### Material for this exercise ###
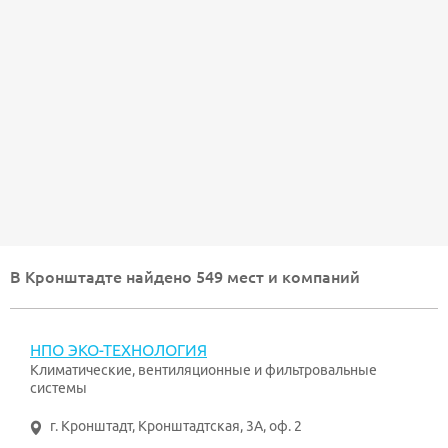
В Кронштадте найдено 549 мест и компаний
НПО ЭКО-ТЕХНОЛОГИЯ
Климатические, вентиляционные и фильтровальные
системы
г. Кронштадт
,
Кронштадтская, 3А, оф. 2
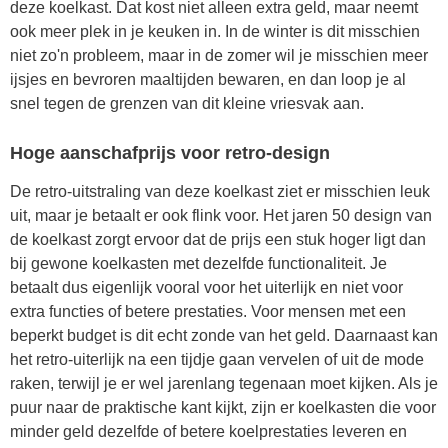
deze koelkast. Dat kost niet alleen extra geld, maar neemt
ook meer plek in je keuken in. In de winter is dit misschien
niet zo'n probleem, maar in de zomer wil je misschien meer
ijsjes en bevroren maaltijden bewaren, en dan loop je al
snel tegen de grenzen van dit kleine vriesvak aan.
Hoge aanschafprijs voor retro-design
De retro-uitstraling van deze koelkast ziet er misschien leuk
uit, maar je betaalt er ook flink voor. Het jaren 50 design van
de koelkast zorgt ervoor dat de prijs een stuk hoger ligt dan
bij gewone koelkasten met dezelfde functionaliteit. Je
betaalt dus eigenlijk vooral voor het uiterlijk en niet voor
extra functies of betere prestaties. Voor mensen met een
beperkt budget is dit echt zonde van het geld. Daarnaast kan
het retro-uiterlijk na een tijdje gaan vervelen of uit de mode
raken, terwijl je er wel jarenlang tegenaan moet kijken. Als je
puur naar de praktische kant kijkt, zijn er koelkasten die voor
minder geld dezelfde of betere koelprestaties leveren en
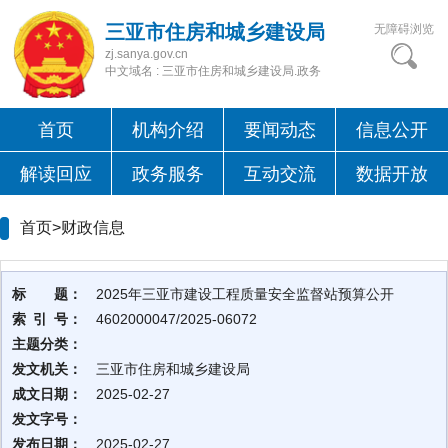
三亚市住房和城乡建设局
无障碍浏览
zj.sanya.gov.cn
中文域名 : 三亚市住房和城乡建设局.政务
首页
机构介绍
要闻动态
信息公开
解读回应
政务服务
互动交流
数据开放
首页>
财政信息
标 题：
2025年三亚市建设工程质量安全监督站预算公开
索 引 号：
4602000047/2025-06072
主题分类：
发文机关：
三亚市住房和城乡建设局
成文日期：
2025-02-27
发文字号：
发布日期：
2025-02-27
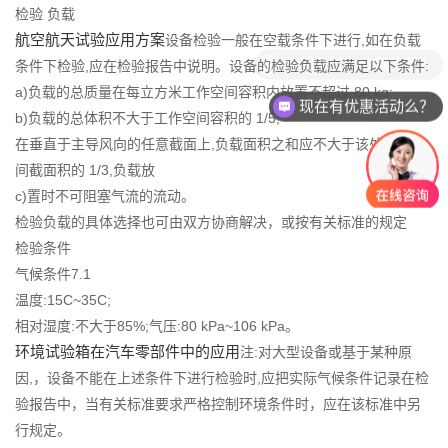
检验 负载
航空航天试验应用方案
设备检验一般在空载条件下进行,如在负载
你们是怎么收费的呢？
条件下检验,应在检验报告中说明。设备的检验负载应满足以下条件:
a)负载的总质量在每立方米工作空间容积内放置不超过 80 kg:
现在有优惠活动么？
b)负载的总体积不大于工作空间容积的 1/5;
在垂直于主导风向的任意截面上,负载面积之和应不大于该处工作空
间截面积的 1/3,负载放
c)置时不可阻塞气流的流动。
检验负载的具体选择也可由双方协商解决，或按有关标准的规定
检验条件
气候条件7.1
温度:15C~35C;
相对湿度:不大于85%;气压:80 kPa~106 kPa。
环境试验箱在汽车零部件中的应用
注:对大型设备或基于某种原
因,，设备不能在上述条件下进行检验时,应把实际气候条件记录在检
验报告中，当有关标准要求严格控制环境条件时，应在该标准中另
行规定。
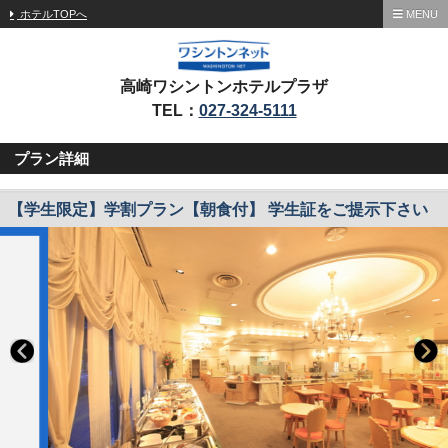
ホテルTOPへ
MENU
高崎ワシントンホテルプラザ
TEL：
027-324-5111
プラン詳細
【学生限定】学割プラン【朝食付】 学生証をご提示下さい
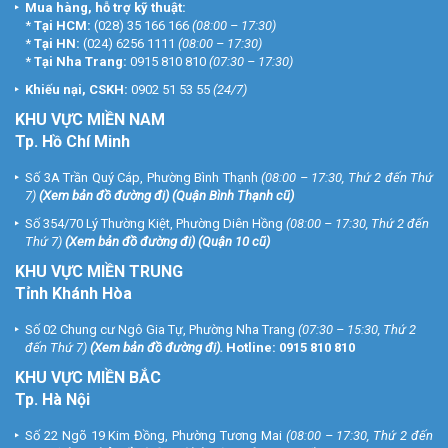
Mua hàng, hỗ trợ kỹ thuật:
*
Tại HCM:
(028) 35 166 166
(08:00 – 17:30)
*
Tại HN:
(024) 6256 1111
(08:00 – 17:30)
*
Tại Nha Trang:
0915 810 810
(07:30 – 17:30)
Khiếu nại, CSKH:
0902 51 53 55
(24/7)
KHU
VỰC MIỀN NAM
Tp. Hồ Chí Minh
Số 3A Trần Quý Cáp, Phường Bình Thạnh
(08:00 – 17:30, Thứ 2 đến Thứ
7)
(
Xem bản đồ đường đi
) (Quận Bình Thạnh cũ)
Số 354/70 Lý Thường Kiệt, Phường Diên Hồng
(08:00 – 17:30, Thứ 2 đến
Thứ 7)
(
Xem bản đồ đường đi
) (Quận 10 cũ)
KHU VỰC MIỀN TRUNG
Tỉnh Khánh Hòa
Số 02 Chung cư Ngô Gia Tự, Phường Nha Trang
(07:30 – 15:30, Thứ 2
đến Thứ 7)
(
Xem bản đồ đường đi
).
Hotline:
0915 810 810
KHU VỰC MIỀN BẮC
Tp. Hà Nội
Số 22 Ngõ 19 Kim Đồng, Phường Tương Mai
(08:00 – 17:30, Thứ 2 đến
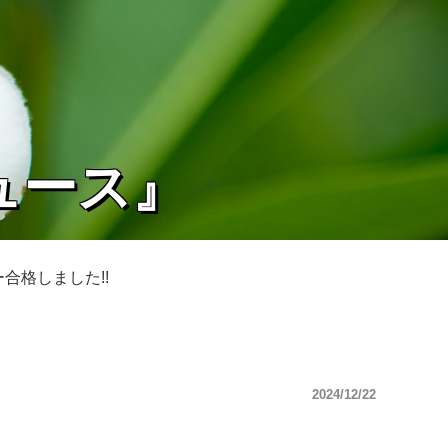
ュース』
バー合格しました!!
2024/12/22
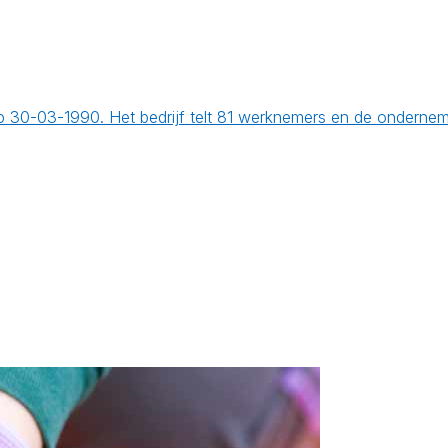
 op 30-03-1990. Het bedrijf telt 81 werknemers en de ondern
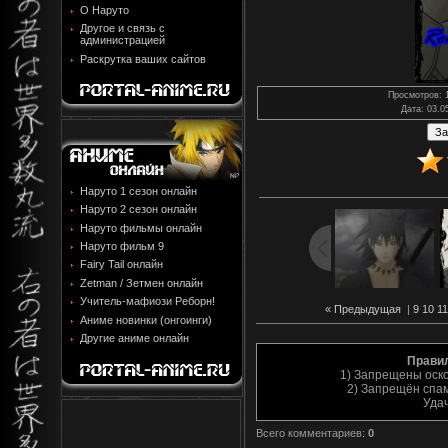
О Наруто
Другое и связь с
администрацией
Раскрутка ваших сайтов
Просмотров
: 
Дата
: 03.0
Наруто 1 сезон онлайн
Наруто 2 сезон онлайн
Наруто фильмы онлайн
Наруто фильм 9
Fairy Tail онлайн
Zetman / Зетмен онлайн
Учитель-мафиози Реборн!
« Предыдущая
|
9
10
11
Аниме новинки (онгоинги)
Другие аниме онлайн
Прави
1) Запрещены оск
2) Запрещён спам
Уда
Всего комментариев
:
0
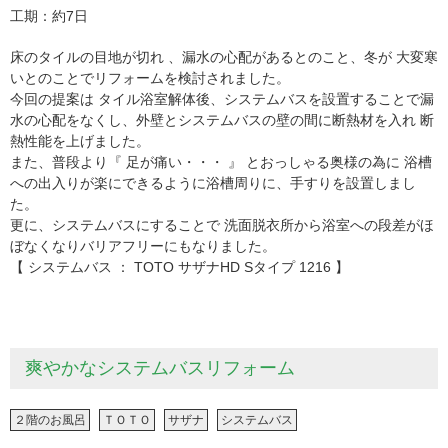
工期
約7日
床のタイルの目地が切れ 、漏水の心配があるとのこと、冬が 大変寒
いとのことでリフォームを検討されました。
今回の提案は タイル浴室解体後、システムバスを設置することで漏
水の心配をなくし、外壁とシステムバスの壁の間に断熱材を入れ 断
熱性能を上げました。
また、普段より『 足が痛い・・・ 』 とおっしゃる奥様の為に 浴槽
への出入りが楽にできるように浴槽周りに、手すりを設置しまし
た。
更に、システムバスにすることで 洗面脱衣所から浴室への段差がほ
ぼなくなりバリアフリーにもなりました。
【 システムバス ： TOTO サザナHD Sタイプ 1216 】
爽やかなシステムバスリフォーム
２階のお風呂
ＴＯＴＯ
サザナ
システムバス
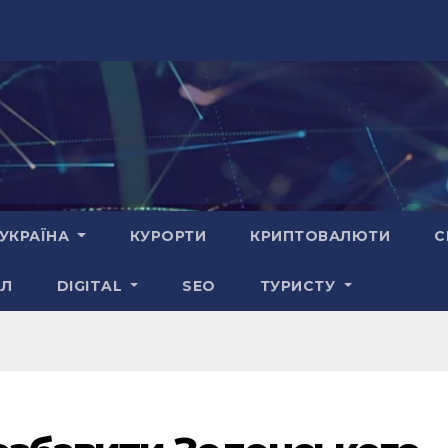
УКРАЇНА
КУРОРТИ
КРИПТОВАЛЮТИ
С
АЛ
DIGITAL
SEO
ТУРИСТУ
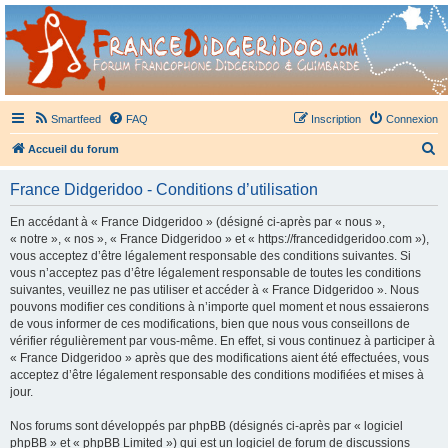
France Didgeridoo
Didgeridoo et Guimbarde sur France Didgeridoo - retrouvez la communauté.
Smartfeed
FAQ
Inscription
Connexion
R
Accueil du forum
e
France Didgeridoo - Conditions d’utilisation
c
h
En accédant à « France Didgeridoo » (désigné ci-après par « nous »,
« notre », « nos », « France Didgeridoo » et « https://francedidgeridoo.com »),
e
vous acceptez d’être légalement responsable des conditions suivantes. Si
r
vous n’acceptez pas d’être légalement responsable de toutes les conditions
suivantes, veuillez ne pas utiliser et accéder à « France Didgeridoo ». Nous
c
pouvons modifier ces conditions à n’importe quel moment et nous essaierons
h
de vous informer de ces modifications, bien que nous vous conseillons de
vérifier régulièrement par vous-même. En effet, si vous continuez à participer à
e
« France Didgeridoo » après que des modifications aient été effectuées, vous
r
acceptez d’être légalement responsable des conditions modifiées et mises à
jour.
Nos forums sont développés par phpBB (désignés ci-après par « logiciel
phpBB » et « phpBB Limited ») qui est un logiciel de forum de discussions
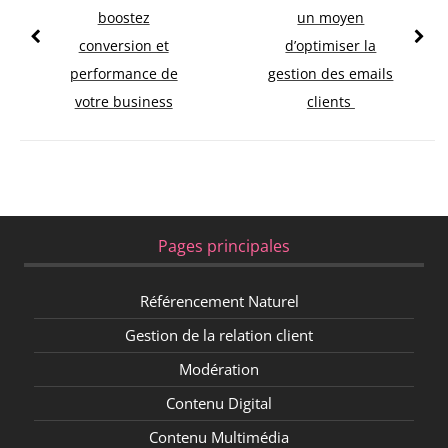
boostez
un moyen
conversion et
d’optimiser la
performance de
gestion des emails
votre business
clients
Pages principales
Référencement Naturel
Gestion de la relation client
Modération
Contenu Digital
Contenu Multimédia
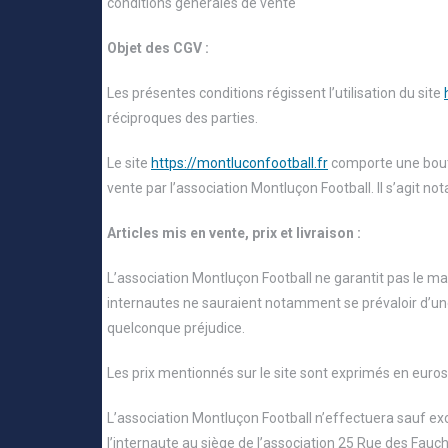
conditions générales de vente
Objet des CGV :
Les présentes conditions régissent l’utilisation du site
réciproques des parties.
Le site
https://montluconfootball.fr
comporte une bouti
vente par l’association Montluçon Football. Il s’agit n
Articles mis en vente, prix et livraison :
L’association Montluçon Football ne garantit pas le ma
internautes ne sauraient notamment se prévaloir d’une 
quelconque préjudice.
Les prix mentionnés sur le site sont exprimés en euros
L’association Montluçon Football n’effectuera sauf exce
l’internaute au siège de l’association 25 Rue des Fau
###
Work request: Where a line in the entries holds the word "uiterlijk", copy that line.

Answer to the problem:
betaalt dus eigenlijk vooral voor het uiterlijk en niet voor
het retro-uiterlijk na een tijdje gaan vervelen of uit de mode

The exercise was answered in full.